Auf der Agenda der Mitgliederversammlung, an der neben Mitgliedern aus Altomünster, Geretsried, Gilching, Holzkirchen, München, Oberhaching, Sauerlach und Weßling auch Vertreter der ILI-Mitgliedskommunen vom Landratsamt München und der Marktgemeinde Holzkirchen sowie Bürgermeister aus Sauerlach, Altomünster, Weßling und ILI-Beirat Stefan Schelle, Erster Bürgermeister Oberhaching, teilnahmen,  standen u. a. aktuelle Maßnahmen der S-Bahn zum Netzausbau im Zuge der 2. Stammstrecke. Konkret ging es um die Auswirkungen auf die Gemeinde und die Bahnhofsanlieger in Weßling (S 8) durch neu zu errichtende Wende- bzw. Abstellgleise. Zudem wird für die Gemeinde Sauerlach (S 3) bereits seit Jahren ein durchgehender 20 Minuten-Takt gefordert.

Alternativen forcieren

Laut Rathauschef Stefan Schelle wird die Region München weiter wachsen. Soll die Mobilität dabei nicht auf der Strecke bleiben, gelte es, leistungsfähige und attraktive Alternativen zur staugeplagten individuellen Mobilität zu forcieren. Der schienengebundene Öffentliche Personennah- und Regionalverkehr werde zunehmend in den Vordergrund treten.

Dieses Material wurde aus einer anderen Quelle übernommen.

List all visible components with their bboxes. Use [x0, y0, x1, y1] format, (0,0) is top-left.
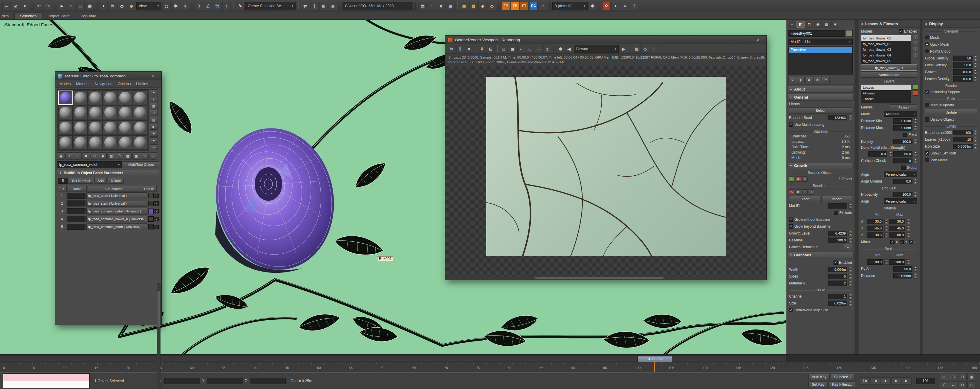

Planungen, Finanzierungen und Realisierungen müssten schnellstens gestartet und möglichst transparent gehalten werden, um bei der Bevölkerung auf Akzeptanz zu treffen.

Ein weiterer Tagesordnungspunkt war die Vorstellung der von der ILI mit initiierten VDV-Mitteilung 1541 „Geräusche von Eisenbahnfahrzeugen in der Fahrzeugabstellung einschließlich Vorbereitungs- und Abschlussdienst“. Von der Bayerischen Eisenbahn-Gesellschaft (BEG) und dem Bayerischen Staatsministerium des Innern, für Bau und Verkehr, wurde der ILI schriftlich zugesichert, dass die Empfehlungen und maximalen Lärmpegel der VDV 1541 bei der kommenden Ausschreibung der neuen S-Bahn-Triebfahrzeug-Generation Anwendung finden sollen. Diese Empfehlungen enthalten konkrete Hinweise für die Konstruktions- und Herstellungsphase zur wirksamen Reduzierung des Lärms bei abgestellten Zügen. Darüber hinaus bietet die ILI der BEG an, ihre auf diesem Gebiet erworbene Expertise einzusetzen, um die Empfehlungen der VDV 1541 wirksam ab Inbetriebnahme neuer Fahrzeuge zu realisieren.

Ausblick

Für 2018 und 2019 hat sich der neugewählte Vorstand mit Vorsitzendem Werner Litza, seinem Stellvertreter Alois Wichtlhuber, Schatzmeister Henk Bos, Schriftführerin Irmtraud Dunger-Kaltenbach, den Rechnungsprüfern Christian Haucke und Evi Kreutner sowie den Beiräten Erster Bürgermeister Stefan Schelle (Oberhaching) und Erste Bürgermeisterin Barbara Bogner (Sauerlach) einiges vorgenommen. Die Ziele der ILI konzentrieren sich dabei auf den Abschluss der Arbeiten an den derzeitigen S-Bahn-Triebfahrzeugen sowie der Analyse von Lärmursachen und deren Reduzierung bei neueren Regionalbahn-Fahrzeugen wie dem Meridian oder dem Werdenfels-Express.